How has the women workforce in cybersecurity evolved over recent years? In the last few years, there has been such a growth in opportunity for a variety of talents and backgrounds to jump into cybersecurity. I did not get a technical undergraduate degree so I often felt like the underdog when working in an environment with predominantly men in highly technical positions. I soon realized I could learn the technical skills on the job and what actually made me the most successful and valuable were my soft skills in communication and creativity.

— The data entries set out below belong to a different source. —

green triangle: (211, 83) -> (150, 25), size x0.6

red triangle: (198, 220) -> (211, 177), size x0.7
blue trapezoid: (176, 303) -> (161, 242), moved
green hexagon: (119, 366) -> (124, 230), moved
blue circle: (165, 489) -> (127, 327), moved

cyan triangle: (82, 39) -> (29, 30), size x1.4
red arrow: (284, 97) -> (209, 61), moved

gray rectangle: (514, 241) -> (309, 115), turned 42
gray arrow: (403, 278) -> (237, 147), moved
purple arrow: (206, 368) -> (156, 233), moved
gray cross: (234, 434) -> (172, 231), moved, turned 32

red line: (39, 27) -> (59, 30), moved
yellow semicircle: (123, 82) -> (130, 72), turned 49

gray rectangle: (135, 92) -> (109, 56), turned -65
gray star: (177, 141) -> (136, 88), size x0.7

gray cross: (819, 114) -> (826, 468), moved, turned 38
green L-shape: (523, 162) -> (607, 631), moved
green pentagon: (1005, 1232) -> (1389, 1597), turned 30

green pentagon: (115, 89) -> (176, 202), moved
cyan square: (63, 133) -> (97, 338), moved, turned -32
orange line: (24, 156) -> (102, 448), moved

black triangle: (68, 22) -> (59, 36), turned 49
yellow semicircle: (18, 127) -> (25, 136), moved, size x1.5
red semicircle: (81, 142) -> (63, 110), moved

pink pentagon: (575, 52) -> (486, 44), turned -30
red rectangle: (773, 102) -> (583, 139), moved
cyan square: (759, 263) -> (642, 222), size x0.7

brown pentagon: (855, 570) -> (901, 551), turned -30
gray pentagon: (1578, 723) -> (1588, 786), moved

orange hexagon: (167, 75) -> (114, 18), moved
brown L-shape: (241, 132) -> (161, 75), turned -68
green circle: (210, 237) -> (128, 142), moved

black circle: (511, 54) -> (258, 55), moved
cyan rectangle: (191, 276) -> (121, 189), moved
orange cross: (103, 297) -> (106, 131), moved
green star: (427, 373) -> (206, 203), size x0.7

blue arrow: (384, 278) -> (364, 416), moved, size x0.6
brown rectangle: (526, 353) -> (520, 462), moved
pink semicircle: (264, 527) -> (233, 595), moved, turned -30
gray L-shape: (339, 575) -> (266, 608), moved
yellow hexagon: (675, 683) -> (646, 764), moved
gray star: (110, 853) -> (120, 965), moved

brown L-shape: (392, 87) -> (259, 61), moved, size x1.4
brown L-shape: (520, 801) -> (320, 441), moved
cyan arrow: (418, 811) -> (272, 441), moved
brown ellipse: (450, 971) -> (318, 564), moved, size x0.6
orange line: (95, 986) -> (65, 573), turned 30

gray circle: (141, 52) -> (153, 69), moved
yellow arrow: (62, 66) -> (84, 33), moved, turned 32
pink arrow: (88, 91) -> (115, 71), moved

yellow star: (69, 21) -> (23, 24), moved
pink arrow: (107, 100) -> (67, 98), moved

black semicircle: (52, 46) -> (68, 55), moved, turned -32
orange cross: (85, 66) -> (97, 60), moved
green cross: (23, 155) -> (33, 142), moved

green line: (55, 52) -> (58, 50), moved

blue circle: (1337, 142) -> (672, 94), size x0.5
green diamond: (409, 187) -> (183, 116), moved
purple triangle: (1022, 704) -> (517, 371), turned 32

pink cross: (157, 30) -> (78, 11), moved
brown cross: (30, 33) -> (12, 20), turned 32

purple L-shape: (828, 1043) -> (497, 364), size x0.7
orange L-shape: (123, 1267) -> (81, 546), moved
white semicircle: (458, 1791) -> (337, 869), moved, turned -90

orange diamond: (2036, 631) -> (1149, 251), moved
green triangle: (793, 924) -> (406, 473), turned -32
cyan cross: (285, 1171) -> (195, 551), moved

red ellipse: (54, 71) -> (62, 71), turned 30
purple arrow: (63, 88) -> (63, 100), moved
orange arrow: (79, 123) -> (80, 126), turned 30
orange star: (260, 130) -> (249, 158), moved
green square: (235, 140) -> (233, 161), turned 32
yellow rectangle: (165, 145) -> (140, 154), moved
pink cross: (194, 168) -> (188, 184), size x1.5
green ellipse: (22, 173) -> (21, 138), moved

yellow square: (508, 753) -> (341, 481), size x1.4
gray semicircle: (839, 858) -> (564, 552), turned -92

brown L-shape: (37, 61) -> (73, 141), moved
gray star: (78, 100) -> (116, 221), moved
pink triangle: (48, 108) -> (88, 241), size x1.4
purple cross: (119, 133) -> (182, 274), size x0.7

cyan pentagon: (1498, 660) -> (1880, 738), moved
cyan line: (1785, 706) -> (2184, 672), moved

With the growing need for talent in cybersecurity, women have a great opportunity right now to get involved in whatever vein of cyber they are passionate about, whether that be engineering, training, consulting, or something not yet defined. In time, I found my fit was in cybersecurity training and customer support roles where I enjoyed staying up to date on the cybersecurity threat landscape but focused on facilitating the success of others. What advice would you give to young women looking to enter into cybersecurity? While your first entry-level job might not be your dream job or a perfect fit, these roles will provide you an excellent launching point for future opportunities. I look back at when I first got started in Cybersecurity and had to drag myself to 6 a.m. shifts at our 24/7 incident response center. Being one of only a couple women on the team was uncomfortable and frequently frustrating, but I look back with appreciation at the skills I was able to build in this environment. Beyond the technical skills, learning to become a leader, advocating for myself, and defining an inclusive culture has served me well throughout my career and was well worth those many early mornings. How can we get more women involved in cybersecurity? Women in leadership positions are critical in this effort. There is a lot to be said for seeing someone blaze a trail to inspire others to follow that path. Seeing others like you in positions of authority instills a sense of belonging in the industry.
Additionally, getting more women involved in cybersecurity requires opportunity, which is why I'm so excited to be part of RangeForce where we give accessibility to a variety of audiences to gain skills they may be unable to attain otherwise. Maybe you don't have a technical degree, or perhaps you don't have a degree at all, but does that mean you won't be successful in cybersecurity? I've seen many examples of this being a resounding no. The number one thing I look for when hiring is whether the applicant is inspired by the multitude of challenges there are to solve in cybersecurity and whether they are excited to help solve them. Women are amazing problem solvers and we need them in this fight.